2. Des études ergonomiques
Il s’ensuivait une refonte complète du poste de conduite, revu par Brio Innovation dans ses moindres détails. « On parle de plusieurs rounds, de semaines, de mois d’idéation pour une zone de conduite, décrit Luc Bourgeois. On parle d’ergonomie, de champs de vision, d’accès, d’obstruction, de miroirs, de piliers A. » Ici, détail d’une planche explicative qui montre les zones de distribution des commandes selon leur importance et leur fréquence, ainsi que des études ergonomiques du champ de vision. Dans leurs fichiers 3D, les designers ont placé des caméras virtuelles « au niveau des yeux d’une femme 5e percentile, d’un homme 95e percentile, avec différentes positions de conduite », pour reproduire leur point de vue.
3. Bienvenue à bord
Alors que la carrosserie devait être dynamique, quasi intimidante, « à l’intérieur, il était important pour nous que ce soit invitant, confortable, réconfortant à la limite, pour le passager », indique Luc Bourgeois. Le véhicule devait être accueillant dès son escalier d’accès, dont il montre une des esquisses de travail. « C’est très fluide. On a veillé à ce que l’escalier tourne progressivement, que la circulation ait l’air facile et douce vers la zone passager. »
4. Un poste de pilotage
« L’ancien tableau de bord datait, constate le président de Brio. Il y a des composantes qui s’ajoutent au fil du temps, qui font que ça devient un peu désorganisé, quand la base est relativement vieille. C’était l’opportunité de remettre tous les requis sur la table et de dire : qu’est-ce qui doit disparaître, quelles sont les nouvelles choses à intégrer ? » Brio Innovation a revu toute la disposition de l’instrumentation. « On veut que le conducteur se sente important, fier, en contrôle de cet appareil imposant. » Bref, « c’est le pilote de l’avion, dans son autocar ! »
5. Une (grosse) maquette
Pour mieux percevoir les volumes, Prévost a réalisé une maquette pleine grandeur de l’intérieur de la section avant du véhicule, dont Luc Bourgeois fait apparaître les images sur son écran partagé. « Tu as la zone très souple, très fluide pour l’entrée des passagers, avec des volumes un peu plus adoucis, bien éclairés, commente-t-il. Il y a une cassure quand on tombe dans la zone conducteur. C’est pour dissocier les deux. »

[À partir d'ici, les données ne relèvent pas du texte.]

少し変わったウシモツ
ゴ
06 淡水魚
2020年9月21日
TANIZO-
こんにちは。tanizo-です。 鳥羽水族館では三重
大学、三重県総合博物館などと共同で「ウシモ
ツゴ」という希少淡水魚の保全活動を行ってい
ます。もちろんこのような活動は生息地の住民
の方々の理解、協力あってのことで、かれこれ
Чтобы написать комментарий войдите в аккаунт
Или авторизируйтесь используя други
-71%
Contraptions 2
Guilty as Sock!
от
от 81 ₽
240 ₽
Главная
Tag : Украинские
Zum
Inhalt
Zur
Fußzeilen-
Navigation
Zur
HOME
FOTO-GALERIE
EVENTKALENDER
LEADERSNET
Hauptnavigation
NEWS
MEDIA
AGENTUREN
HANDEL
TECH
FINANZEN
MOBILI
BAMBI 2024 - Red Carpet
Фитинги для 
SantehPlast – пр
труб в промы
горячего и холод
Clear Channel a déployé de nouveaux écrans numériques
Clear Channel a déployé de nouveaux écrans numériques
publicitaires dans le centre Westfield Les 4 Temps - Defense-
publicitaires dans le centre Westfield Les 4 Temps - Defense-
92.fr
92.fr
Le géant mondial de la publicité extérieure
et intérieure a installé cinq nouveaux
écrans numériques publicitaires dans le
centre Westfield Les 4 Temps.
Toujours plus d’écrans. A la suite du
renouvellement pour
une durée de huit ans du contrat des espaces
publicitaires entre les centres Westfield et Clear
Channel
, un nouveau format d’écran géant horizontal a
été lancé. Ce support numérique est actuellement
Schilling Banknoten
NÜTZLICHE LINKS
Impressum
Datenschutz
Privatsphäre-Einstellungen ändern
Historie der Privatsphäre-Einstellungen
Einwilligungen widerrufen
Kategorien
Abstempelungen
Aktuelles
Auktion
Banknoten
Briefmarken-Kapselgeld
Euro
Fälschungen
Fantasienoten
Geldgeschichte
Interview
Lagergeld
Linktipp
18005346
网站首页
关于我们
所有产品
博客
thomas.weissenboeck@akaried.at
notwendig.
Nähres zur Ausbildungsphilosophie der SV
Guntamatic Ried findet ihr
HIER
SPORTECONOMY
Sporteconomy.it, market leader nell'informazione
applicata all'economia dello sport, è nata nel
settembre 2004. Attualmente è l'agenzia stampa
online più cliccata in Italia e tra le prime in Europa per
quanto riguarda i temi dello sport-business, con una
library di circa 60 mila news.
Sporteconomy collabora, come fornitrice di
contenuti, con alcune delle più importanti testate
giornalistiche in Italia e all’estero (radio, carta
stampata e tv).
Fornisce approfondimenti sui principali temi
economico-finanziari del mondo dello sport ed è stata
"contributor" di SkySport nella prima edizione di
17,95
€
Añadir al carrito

6. Une expérience apaisante
À l’intérieur du véhicule, « énormément d’attention a été portée à l’expérience, quelque chose d’apaisant, comparable avec ce qui se fait de mieux dans le transport à l’heure actuelle ». Les porte-colis semblent se fondre dans le plafond, éclairé d’une lumière rasante. « On voulait que les porte-colis contribuent à donner une impression de largeur au plafond, en utilisant une couleur très proche de celle du plafond. » L’intensité et la coloration de cet éclairage indirect peuvent être modifiées, par exemple pour le faire tendre vers un bleu azuré. « C’est emprunté à ce qu’on voit dans l’aviation, où ça donne de la hauteur, ça peut rappeler le ciel. »
7. Une main courante peu courante
Sous l’alignement de porte-colis, la main courante, méritant son nom, court autour d’un long anneau oblong « qui vient encadrer la zone technique, une bande noire dans laquelle on a placé des unités de contrôle pour chacun des passagers ».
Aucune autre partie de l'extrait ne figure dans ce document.